NOTE: Instead of putting the your_username and your_password into the .odbc.ini file, we could have left it out, and then included the username and password directly in the connection call from R:
`<code rsplus>`
 > chan `<- odbcConnect("mydb1", "your_username", "your_password", case="postgresql")</code>`


####  Using Rdbi (with RdbiPgSQL) to connect to a PostgreSQL database in Ubuntu
Depending on your setup, this package might self-configure and run beautifully, or it might require considerable intervention to track down and configure paths, linker options, and the like. It has worked well for us on typical installations of Ubuntu 6.06 LTS (Dapper) and 7.10 (Gutsy).

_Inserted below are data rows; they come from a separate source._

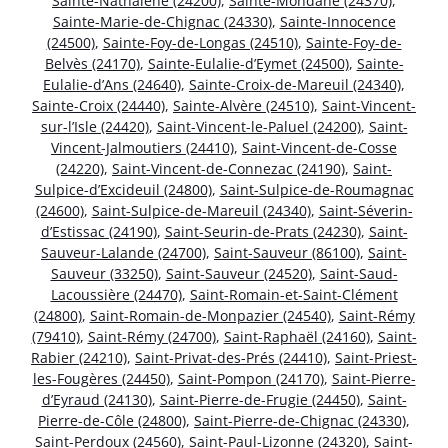
Sainte-Nathalène (24200)
,
Sainte-Mondane (24370)
,
Sainte-Marie-de-Chignac (24330)
,
Sainte-Innocence
(24500)
,
Sainte-Foy-de-Longas (24510)
,
Sainte-Foy-de-
Belvès (24170)
,
Sainte-Eulalie-d’Eymet (24500)
,
Sainte-
Eulalie-d’Ans (24640)
,
Sainte-Croix-de-Mareuil (24340)
,
Sainte-Croix (24440)
,
Sainte-Alvère (24510)
,
Saint-Vincent-
sur-l’Isle (24420)
,
Saint-Vincent-le-Paluel (24200)
,
Saint-
Vincent-Jalmoutiers (24410)
,
Saint-Vincent-de-Cosse
(24220)
,
Saint-Vincent-de-Connezac (24190)
,
Saint-
Sulpice-d’Excideuil (24800)
,
Saint-Sulpice-de-Roumagnac
(24600)
,
Saint-Sulpice-de-Mareuil (24340)
,
Saint-Séverin-
d’Estissac (24190)
,
Saint-Seurin-de-Prats (24230)
,
Saint-
Sauveur-Lalande (24700)
,
Saint-Sauveur (86100)
,
Saint-
Sauveur (33250)
,
Saint-Sauveur (24520)
,
Saint-Saud-
Lacoussière (24470)
,
Saint-Romain-et-Saint-Clément
(24800)
,
Saint-Romain-de-Monpazier (24540)
,
Saint-Rémy
(79410)
,
Saint-Rémy (24700)
,
Saint-Raphaël (24160)
,
Saint-
Rabier (24210)
,
Saint-Privat-des-Prés (24410)
,
Saint-Priest-
les-Fougères (24450)
,
Saint-Pompon (24170)
,
Saint-Pierre-
d’Eyraud (24130)
,
Saint-Pierre-de-Frugie (24450)
,
Saint-
Pierre-de-Côle (24800)
,
Saint-Pierre-de-Chignac (24330)
,
Saint-Perdoux (24560)
,
Saint-Paul-Lizonne (24320)
,
Saint-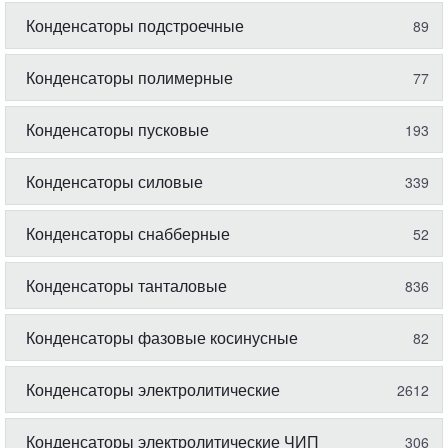
Конденсаторы подстроечные
89
Конденсаторы полимерные
77
Конденсаторы пусковые
193
Конденсаторы силовые
339
Конденсаторы снабберные
52
Конденсаторы танталовые
836
Конденсаторы фазовые косинусные
82
Конденсаторы электролитические
2612
Конденсаторы электролитические ЧИП
306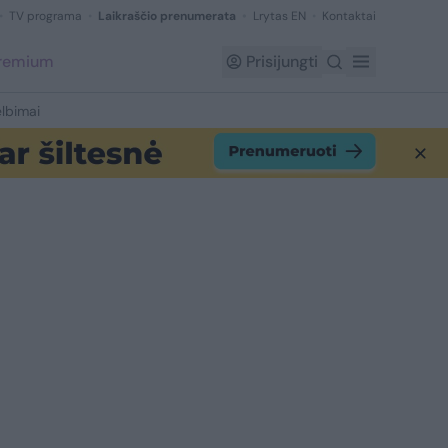
TV programa
Laikraščio prenumerata
Lrytas EN
Kontaktai
Premium
Prisijungti
lbimai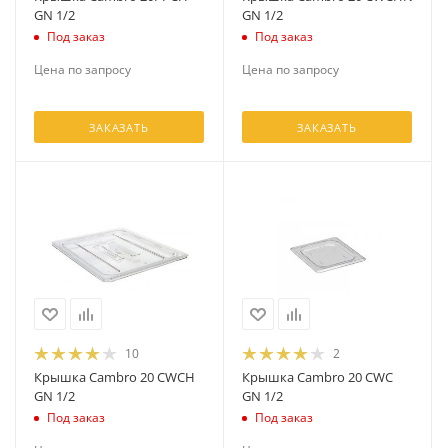
GN 1/2
GN 1/2
Под заказ
Под заказ
Цена по запросу
Цена по запросу
ЗАКАЗАТЬ
ЗАКАЗАТЬ
10
2
Крышка Cambro 20 CWCH
Крышка Cambro 20 CWC
GN 1/2
GN 1/2
Под заказ
Под заказ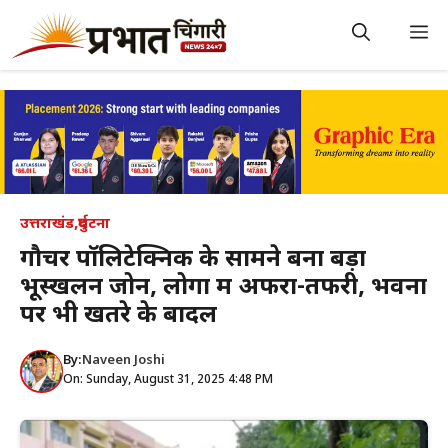
Skip
to
M
content
उत्तराखंड
,
दुर्घटना
गौचर पॉलिटेक्निक के सामने बना बड़ा
भूस्खलन जोन, लोगों में अफरा-तफरी, भवनों
पर भी खतरे के बादल
By:
Naveen Joshi
On: Sunday, August 31, 2025 4:48 PM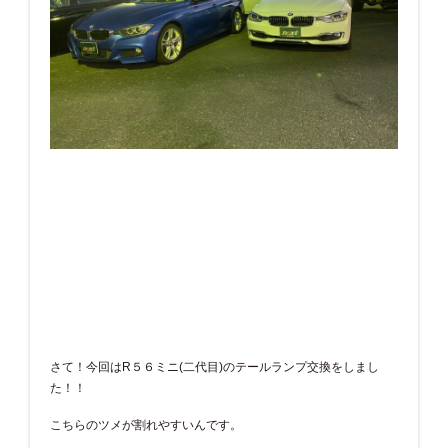
さて！今回はR５６ミニ(二代目)のテールランプ交換をしまし
た！！
こちらのツメが割れやすいんです。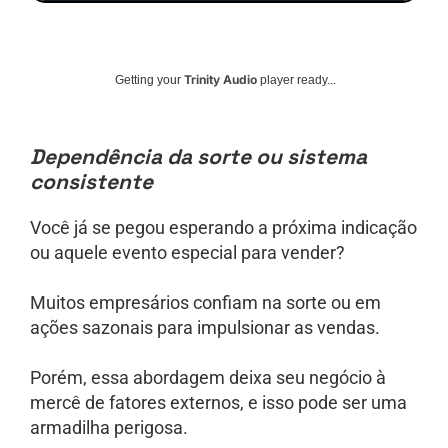
Trinity Audio
Getting your
player ready...
Dependência da sorte ou sistema
consistente
Você já se pegou esperando a próxima indicação
ou aquele evento especial para vender?
Muitos empresários confiam na sorte ou em
ações sazonais para impulsionar as vendas.
Porém, essa abordagem deixa seu negócio à
mercê de fatores externos, e isso pode ser uma
armadilha perigosa.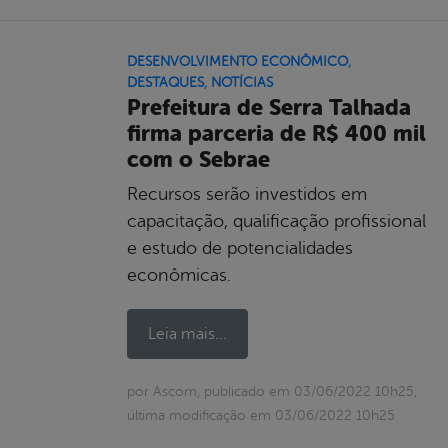
DESENVOLVIMENTO ECONÔMICO
,
DESTAQUES
,
NOTÍCIAS
Prefeitura de Serra Talhada
firma parceria de R$ 400 mil
com o Sebrae
Recursos serão investidos em
capacitação, qualificação profissional
e estudo de potencialidades
econômicas.
Leia mais...
por Ascom, publicado em 03/06/2022 10h25,
última modificação em 03/06/2022 10h25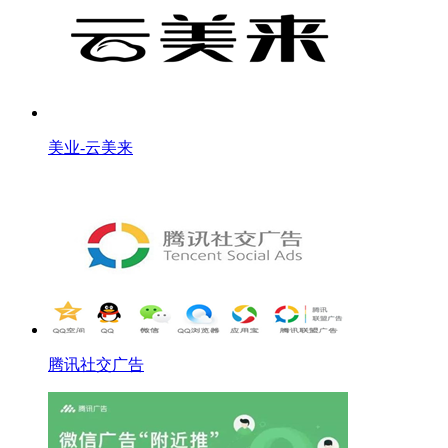
美业-云美来
腾讯社交广告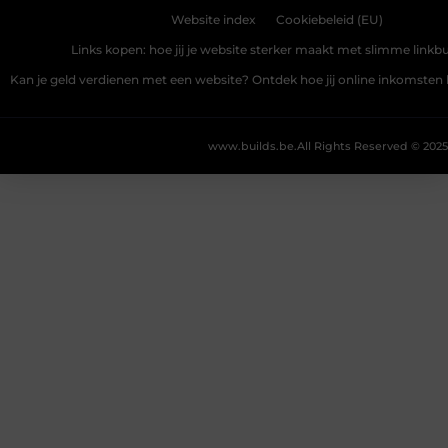
Website index
Cookiebeleid (EU)
Links kopen: hoe jij je website sterker maakt met slimme linkbu
Kan je geld verdienen met een website? Ontdek hoe jij online inkomste
www.builds.be.
All Rights Reserved © 2025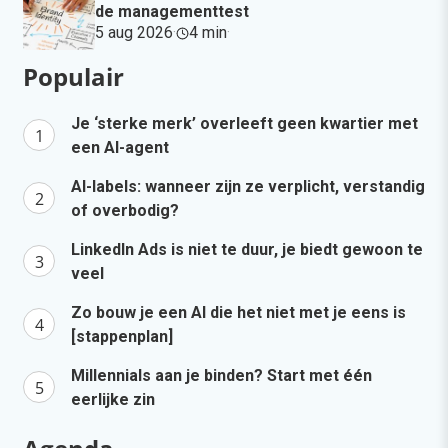
de managementtest
5 aug 2026
·
4 min
·
Populair
Je ‘sterke merk’ overleeft geen kwartier met
een AI-agent
AI-labels: wanneer zijn ze verplicht, verstandig
of overbodig?
LinkedIn Ads is niet te duur, je biedt gewoon te
veel
Zo bouw je een AI die het niet met je eens is
[stappenplan]
Millennials aan je binden? Start met één
eerlijke zin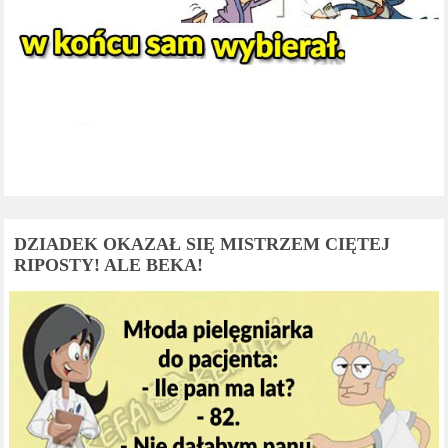
DZIADEK OKAZAŁ SIĘ MISTRZEM CIĘTEJ
RIPOSTY! ALE BEKA!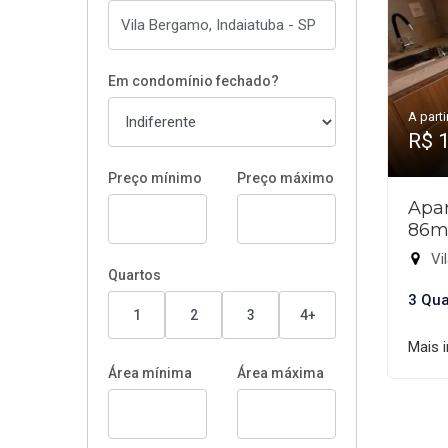
Em condomínio fechado?
A parti
R$ 
Preço mínimo
Preço máximo
Apar
86m
Vi
Quartos
3 Qua
1
2
3
4+
Mais 
Área mínima
Área máxima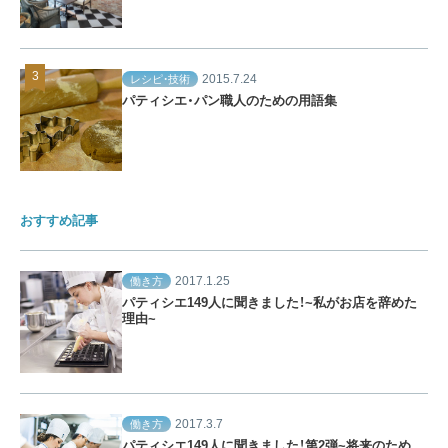
2015.7.24
レシピ・技術
パティシエ・パン職人のための用語集
おすすめ記事
2017.1.25
働き方
パティシエ149人に聞きました！~私がお店を辞めた
理由~
2017.3.7
働き方
パティシエ149人に聞きました！第2弾~将来のため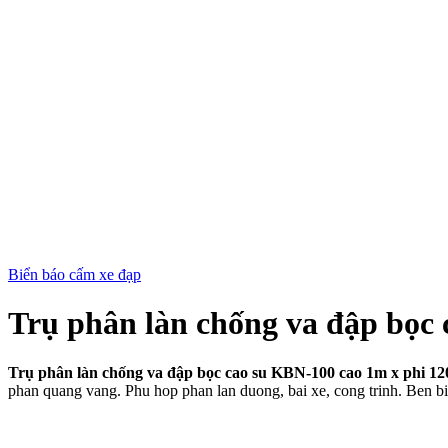
Biển báo cấm xe đạp
Trụ phân làn chống va đập bọc
Trụ phân làn chống va đập bọc cao su KBN-100 cao 1m x phi 12
phan quang vang. Phu hop phan lan duong, bai xe, cong trinh. Ben bi,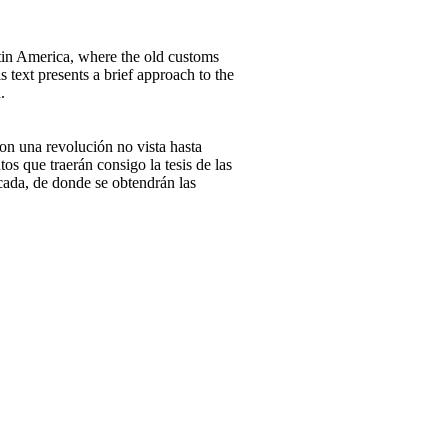
Latin America, where the old customs
 text presents a brief approach to the
.
on una revolución no vista hasta
s que traerán consigo la tesis de las
icada, de donde se obtendrán las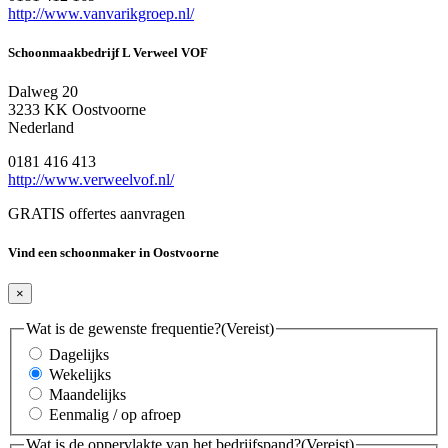
http://www.vanvarikgroep.nl/
Schoonmaakbedrijf L Verweel VOF
Dalweg 20
3233 KK Oostvoorne
Nederland
0181 416 413
http://www.verweelvof.nl/
GRATIS offertes aanvragen
Vind een schoonmaker in Oostvoorne
×
Wat is de gewenste frequentie?
(Vereist)
Dagelijks
Wekelijks
Maandelijks
Eenmalig / op afroep
Wat is de oppervlakte van het bedrijfspand?
(Vereist)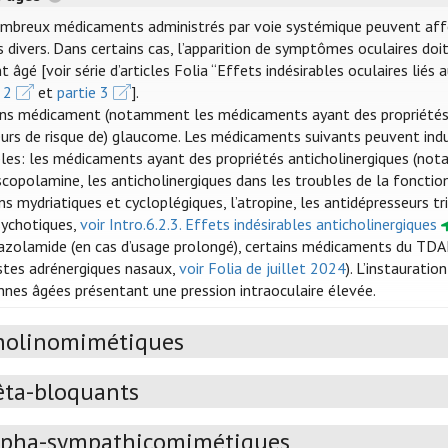
mbreux médicaments administrés par voie systémique peuvent affecte
 divers. Dans certains cas, l’apparition de symptômes oculaires doit
t âgé [voir série d’articles Folia “Effets indésirables oculaires lié
 2
et
partie 3
].
ins médicament (notamment les médicaments ayant des propriétés a
eurs de risque de) glaucome. Les médicaments suivants peuvent ind
bles: les médicaments ayant des propriétés anticholinergiques (no
copolamine, les anticholinergiques dans les troubles de la fonction
ns mydriatiques et cycloplégiques, l’atropine, les antidépresseurs tr
sychotiques,
voir Intro.6.2.3. Effets indésirables anticholinergiques
tazolamide (en cas d’usage prolongé), certains médicaments du TDA
stes adrénergiques nasaux,
voir Folia de juillet 2024
). L’instaurati
nnes âgées présentant une pression intraoculaire élevée.
holinomimétiques
êta-bloquants
lpha-sympathicomimétiques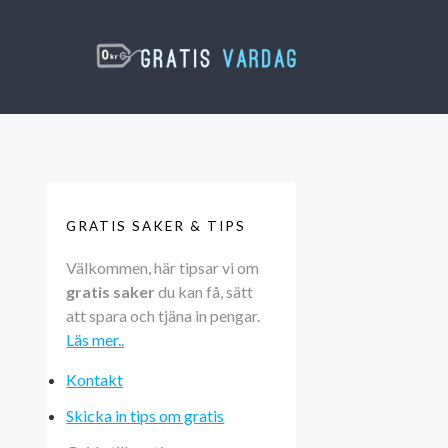
GRATIS SAKER & TIPS
Välkommen, här tipsar vi om
gratis saker
du kan få, sätt
att spara och tjäna in pengar.
Läs mer..
Kontakt
Skicka in tips om gratis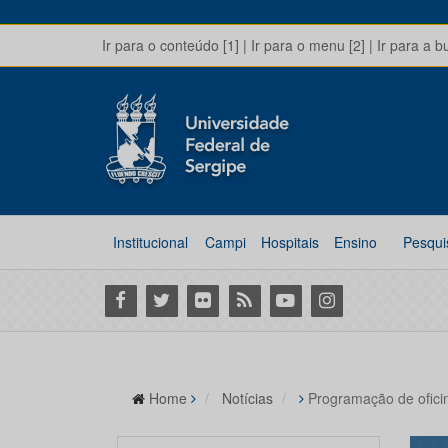
Ir para o conteúdo [1]
|
Ir para o menu [2]
|
Ir para a b
Institucional
Campi
Hospitais
Ensino
Pesqui
Facebook
Twitter
Flickr
RSS
Youtube
Instagram
Home
Notícias
Programação de ofici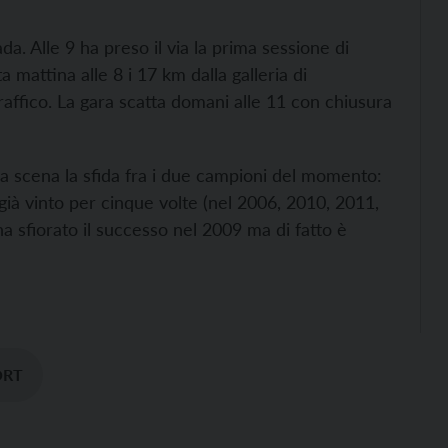
ada. Alle 9 ha preso il via la prima sessione di
 mattina alle 8 i 17 km dalla galleria di
affico. La gara scatta domani alle 11 con chiusura
della scena la sfida fra i due campioni del momento:
già vinto per cinque volte (nel 2006, 2010, 2011,
 ha sfiorato il successo nel 2009 ma di fatto è
ORT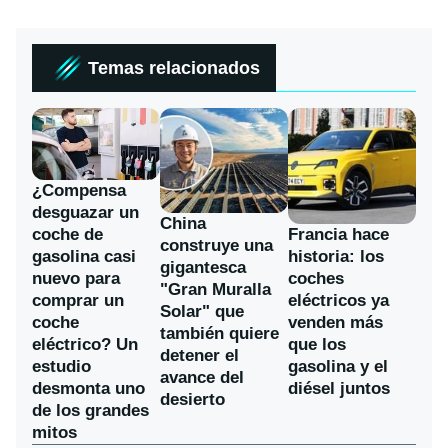
Temas relacionados
¿Compensa
desguazar un
China
coche de
Francia hace
construye una
gasolina casi
historia: los
gigantesca
nuevo para
coches
"Gran Muralla
comprar un
eléctricos ya
Solar" que
coche
venden más
también quiere
eléctrico? Un
que los
detener el
estudio
gasolina y el
avance del
desmonta uno
diésel juntos
desierto
de los grandes
mitos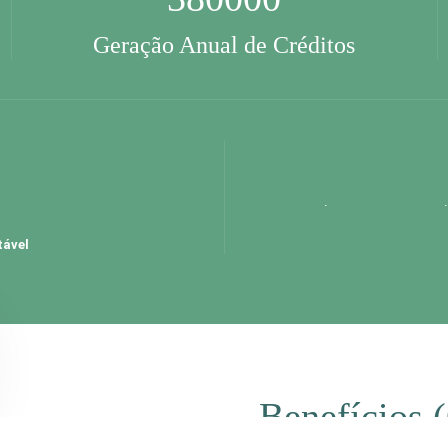
Geração Anual de Créditos
.
tável
Benefícios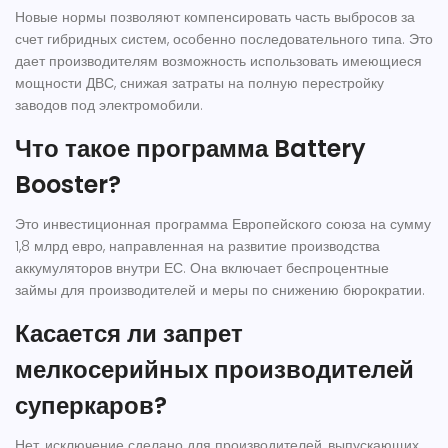
Новые нормы позволяют компенсировать часть выбросов за
счет гибридных систем, особенно последовательного типа. Это
дает производителям возможность использовать имеющиеся
мощности ДВС, снижая затраты на полную перестройку
заводов под электромобили.
Что такое программа Battery
Booster?
Это инвестиционная программа Европейского союза на сумму
1,8 млрд евро, направленная на развитие производства
аккумуляторов внутри ЕС. Она включает беспроцентные
займы для производителей и меры по снижению бюрократии.
Касается ли запрет
мелкосерийных производителей
суперкаров?
Нет, исключение сделано для производителей, выпускающих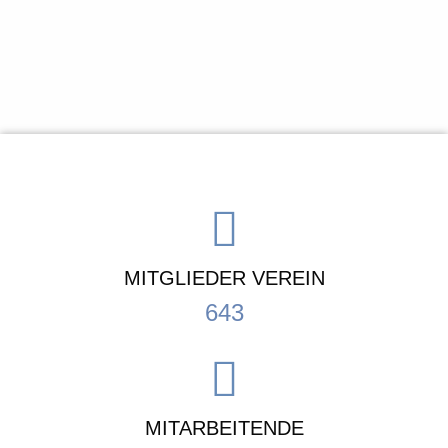
MITGLIEDER VEREIN
643
MITARBEITENDE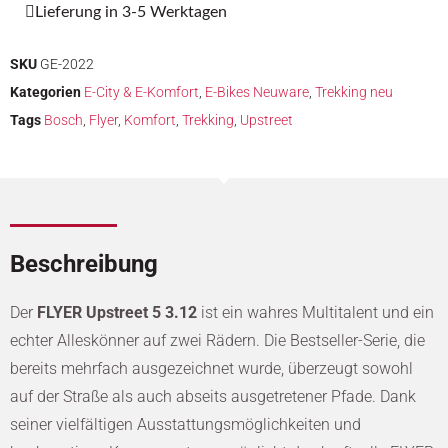
Lieferung in 3-5 Werktagen
SKU
GE-2022
Kategorien
E-City & E-Komfort
,
E-Bikes Neuware
,
Trekking neu
Tags
Bosch
,
Flyer
,
Komfort
,
Trekking
,
Upstreet
Beschreibung
Der
FLYER Upstreet 5 3.12
ist ein wahres Multitalent und ein
echter Alleskönner auf zwei Rädern. Die Bestseller-Serie, die
bereits mehrfach ausgezeichnet wurde, überzeugt sowohl
auf der Straße als auch abseits ausgetretener Pfade. Dank
seiner vielfältigen Ausstattungsmöglichkeiten und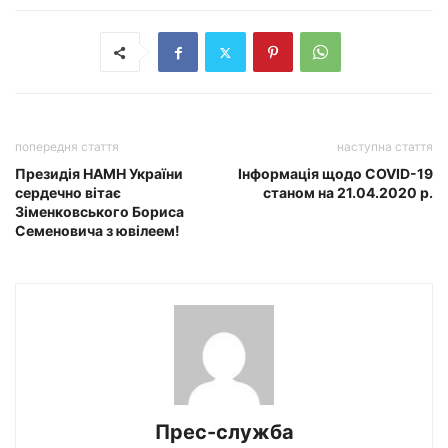
попередня стаття
наступна стаття
Президія НАМН України
Інформація щодо COVID-19
сердечно вітає
станом на 21.04.2020 р.
Зіменковського Бориса
Семеновича з ювілеем!
Прес-служба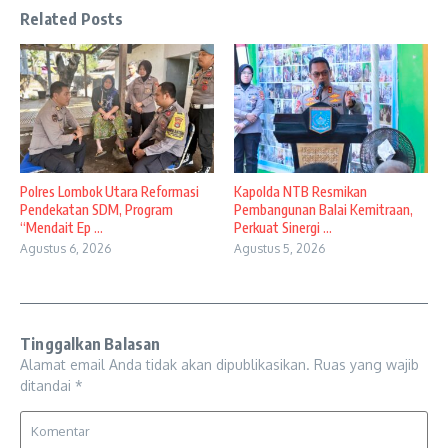
Related Posts
Polres Lombok Utara Reformasi
Kapolda NTB Resmikan
Pendekatan SDM, Program
Pembangunan Balai Kemitraan,
“Mendait Ep ...
Perkuat Sinergi ...
Agustus 6, 2026
Agustus 5, 2026
Tinggalkan Balasan
Alamat email Anda tidak akan dipublikasikan.
Ruas yang wajib
ditandai
*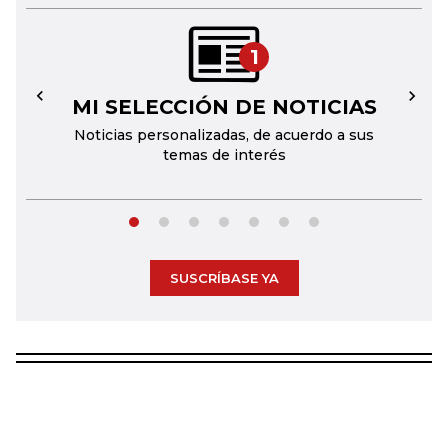
1
MI SELECCIÓN DE NOTICIAS
←
→
Noticias personalizadas, de acuerdo a sus
temas de interés
SUSCRÍBASE YA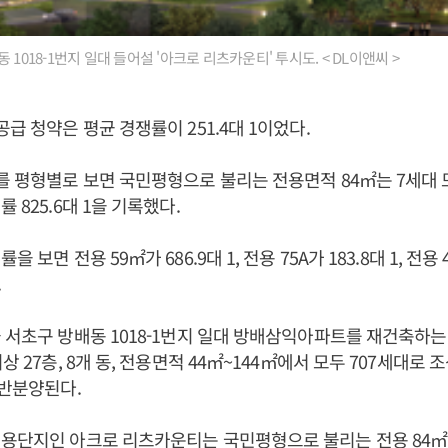
 1018-1번지 일대 들어설 '아크로 리츠카운티' 투시도. < DL이앤씨 >
급 청약은 평균 경쟁률이 251.4대 1이었다.
를 평형별로 보면 국민평형으로 불리는 전용면적 84㎡는 7세대 
 825.6대 1을 기록했다.
 보면 전용 59㎡가 686.9대 1, 전용 75A가 183.8대 1, 전용 4
.
 서초구 방배동 1018-1번지 일대 방배삼익아파트를 재건축하
상 27층, 8개 동, 전용면적 44㎡~144㎡에서 모두 707세대로 
일반분양된다.
용단지인 아크로 리츠카운티는 국민평형으로 불리는 전용 84㎡ 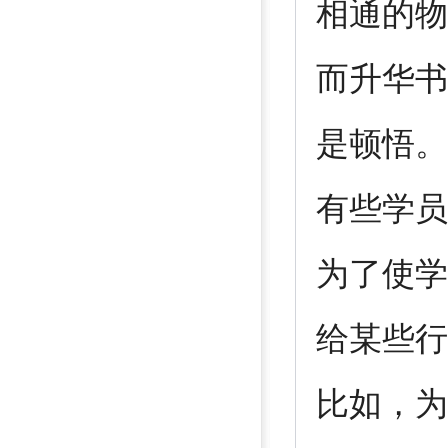
相通的物
而升华书
是顿悟。
有些学员
为了使学
给某些行
比如，为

If you are using Ubuntu and have installed PostgreSQL from the binary .deb package (e.g. via Synaptic or Aptitude), give this a shot:

1. Install the Rdbi and RdbiPgSQL packages in R. Note that these packages are in the Bioconductor repository, not CRAN.
`<code rsplus>`
 $ sudo R
 > install.packages(c("Rdbi", "RdbiPgSQL"), repos="http://www.bioconductor.org")
 > q()`</code>`

2. Start R as a normal user, load RdbiPgSQL (this also loads Rdbi as a dependency), connect to database, then test the connection by listing tables in the database:
`<code rsplus>`
 > library(RdbiPgSQL)
 > conn <- dbConnect(PgSQL(), dbname="your_dbname")
 > dbListTables(conn) #List all tables in the DB
 > mydf <- dbReadTable(conn, "some_table") #Return a table as a dataframe
 > dbDisconnect(conn)`</code>`

Note: The RdbiPgSQL package provides a much faster connection than does RODBC, and is thus advantageous in that sense. In a recent test, a ~5000x100 table of primarily character data took ~4 seconds to load with RdbiPgSQL, but ~13 seconds with RODBC. However, RODBC is widely used, and the RdbiPgSQL interface is only implemented in Linux (as far as I know). Thus, if cross-platform compatibility of your R scripts is important, go with the RODBC approach (bearing in mind that it may require monkeying around with ODBC configurations!).


####  Using DBI to connect to a PostgreSQL database in Ubuntu Dapper
Actually, as of Sept 2006 there is no PostgreSQL connection available for DBI! However, this may change in the future?